Sentido no trabalho, sentido do trabalho. Ou sentido apesar do trabalho. Trabalho com sentido. Seja como for que o coloquemos, ansiamos, mais do que nunca, por sentido.

Talvez seja porque somos mais livres. Se estivermos fartos de um trabalho sem alma, dizem-nos que tomemos as rédeas da nossa carreira, descubramos a nossa visão e talhemos o nosso próprio caminho. Mas, e se não conseguirmos ver claramente? E se um caminho que parece prometedor não conduzir a lado nenhum?

Talvez seja por estarmos totalmente desconcentrados, ou concentrados de mais. Sentimo-nos atolados num caminho estreito e perguntamo-nos o que fica para além dele. Ou saltamos de um emprego para o outro, sem nos comprometermos e sem termos uma visão clara.

Também pode ser por estarmos mais expostos. Cursos, eventos sociais e as redes na Internet podem não abrir muitas portas, mas fornecem grande abundância de janelas  para uma série de galinheiros de vizinhos onde as galinhas são mais gordas que no nosso. Por exemplo, o Facebook, onde toda a gente tem vidas tão gratificantes. Os colegas são prestáveis e divertidos, os parceiros atraentes e atentos, as viagens exóticas e a comida deliciosa. Os copos estão sempre cheios. As crianças estão sempre a sorrir e nunca fazem birras.

Parece que há sempre alguém que consegue ter êxito, seja no que for. Nesse caso, porque não nós?

Quanto mais procuramos sentido, mais fugidio este se torna. Questionar a sua natureza, tentar perceber com o que se parece e que sensação nos transmitirá, torna-o ainda mais misterioso. Pensar no sentido só aprofunda o nosso anseio por ele.

Quando se pensa nele dessa maneira, o sentido é como o amor. Ansiar pela chegada de qualquer deles, transforma alguns em poetas e lança outros numa demanda para o encontrar. Porém, quando se trata do amor, a maioria dos adultos percebe o que essa demanda implica.

Abandonámos há muito a fantasia de que um príncipe ou princesa encantados apareceriam um dia para nos fazer perder a cabeça. Sabemos que encontrar o amor exige mais que esperar e suspirar. É necessário construir uma relação com alguém para o partilhar.

Amor, o sentimento, é uma consequência de termos encontrado o nosso alguém. Começa quando o nosso desejo de amor se transforma em desejo por alguém. De facto, quando estamos apaixonados, até podemos não pensar muito acerca do nosso desejo de amor. Estamos demasiado ocupados a fazer o que os apaixonados fazem  dar as mãos, escrever cartas, fazer promessas, andar angustiado, assustado e ser reconfortado, criar filhos, brigar, fazer as pazes, beijar, rir.

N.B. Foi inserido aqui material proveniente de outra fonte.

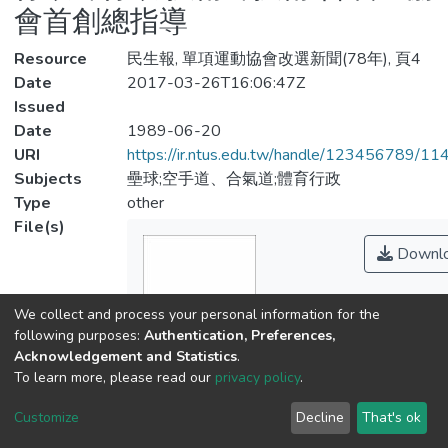
會首創總指導
Resource
民生報, 單項運動協會改選新聞(78年), 頁4
Date
2017-03-26T16:06:47Z
Issued
Date
1989-06-20
URI
https://ir.ntus.edu.tw/handle/123456789/1
Subjects
壘球;空手道、合氣道;體育行政
Type
other
File(s)
Downl
We collect and process your personal information for the
following purposes:
Authentication, Preferences,
Acknowledgement and Statistics
.
To learn more, please read our
privacy policy
.
Customize
Decline
That's ok
Name
143001.pdf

Quando se trata de sentido, contudo, muitos adultos ainda acreditam numa versão do príncipe belo ou da princesa atrevida. Chamamos-lhes “emprego de sonho” ou “vida gratificante” e imaginamos que estão ali, do outro lado dos pântanos do tormento, esperando que passemos a vau uma floresta de incertezas. Dispostos a compreenderem-nos perfeitamente e a fazerem-nos felizes para sempre. Essa crença mantém-nos confusos e atolados.

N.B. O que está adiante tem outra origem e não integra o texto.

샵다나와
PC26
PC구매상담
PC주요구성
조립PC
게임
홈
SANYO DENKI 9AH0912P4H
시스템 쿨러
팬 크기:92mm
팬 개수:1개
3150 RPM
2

O sentido, tal como o amor, é uma consequência, não um destino. É o sentimento que vivemos, normalmente de passagem, quando estamos comprometidos com atividades, pessoas ou objetivos que nos mantêm ocupados e nos fazem sentir vivos. Não é uma imensa luz ao fundo do túnel, mas uma luzinha de presença que assinala que a vida está “ON”.

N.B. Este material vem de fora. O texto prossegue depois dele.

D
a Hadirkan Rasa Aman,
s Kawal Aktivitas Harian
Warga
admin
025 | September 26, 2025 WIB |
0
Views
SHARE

Se aquilo que procuramos é sentido, o melhor que podemos fazer é encontrar algo tão envolvente que deixemos de pensar em sentido. Como? Da mesma maneira que a maioria de nós trata de encontrar alguém quando o que procura é amor.

Sim, fantasiar, pedir conselhos e recorrer à Internet, está tudo muito bem. Porém, mais cedo ou mais tarde, terá de entrar no jogo incómodo, excitante e imprevisível. Namorar.

No seu importante estudo sobre transições profissionais, Herminia-Ibarra cita a opinião do psicanalista Adam Phillips de que o flirt, uma experiência suspensa entre a imaginação e o compromisso, é a via rápida para explorar interesses potenciais e descobrir quem somos, e não apenas quando se trata de romance.

Num primeiro encontro, raramente perguntamos “Será o/a tal?” Bem, talvez perguntemos, mas seremos capazes de perceber se não é. Porém, o mais provável é que pergunte, “Isto vai a algum lado?”, ou, mais precisamente, se e como gostaríamos que fosse. A última pergunta é de longe a mais útil, por três razões.

É (mais) fácil de responder. É impossível saber antecipadamente se um emprego que está a considerar terá sentido. Poderá dizer se o atrai, o que não faz mal nenhum, mas não oferece verdadeira orientação. É possível, contudo, sentir num projeto, num estágio ou mesmo num almoço com potenciais colegas se vale a pena levar por diante esse emprego atraente.

Revela o que quer (e o que está preparado para dar). Considerando uma opção concreta, contrariamente a uma fantasia, submete as suas expectativas ao teste da realidade. Caso prosseguisse, que teria de investir, de reorganizar, de abandonar? O que pretenderia, e o que temeria? Quanto está disposto a trabalhar para fazer com que funcione?

Expõe-se (ou recolhe-se). É impossível amar e aprender sem ficarmos vulneráveis. À rejeição, ao sofrimento, à desilusão ou à exploração. À surpresa, ao afeto, à compreensão e à transformação. Namorar não ajuda a avaliar estes perigos e oportunidades, e muito menos a evitá-los, mas oferece a oportunidade de os analisar e, quem sabe, arriscar.

Qualquer emprego, como qualquer relacionamento, realça algumas partes de nós mesmos e exige que ponhamos outras de parte. Na melhor das hipóteses, liberta-nos para exprimir mais daquilo que queremos ser. Na pior, faz-nos sentir inseguros. Quando namoriscamos um emprego, podemos sentir-nos libertados ou com vontade de nos fecharmos. Este é um indício da maneira como o emprego nos pode modificar.

Existem tantos tipos de sentido como existem tipos de amor. Ao mesmo tempo exigentes e libertadores, ambos desencadeiam a gama completa de sentimentos que são o sinónimo de estar vivo. As nossas “vidas com sentido” são tão complexas e confusas como as nossas “vidas amorosas”. Ambas podem ser frustrantes umas vezes, gratificantes outras. De facto, é a possibilidade de experimentar uma vasta gama de sentimentos relativamente a alguém ou a alguma coisa importante que lhes confere sentido.

Um emprego com sentido tem momentos de aborrecimento, de medo, de raiva. Não é uma linha reta de satisfação pessoal invariável. Nada é grandioso se for monótono. O emprego da nossa vida não está lá fora à espera que o encontremos. O que lá está, são empregos que nos fazem sentir mais ou menos vivos. Isto é, se nós deixarmos.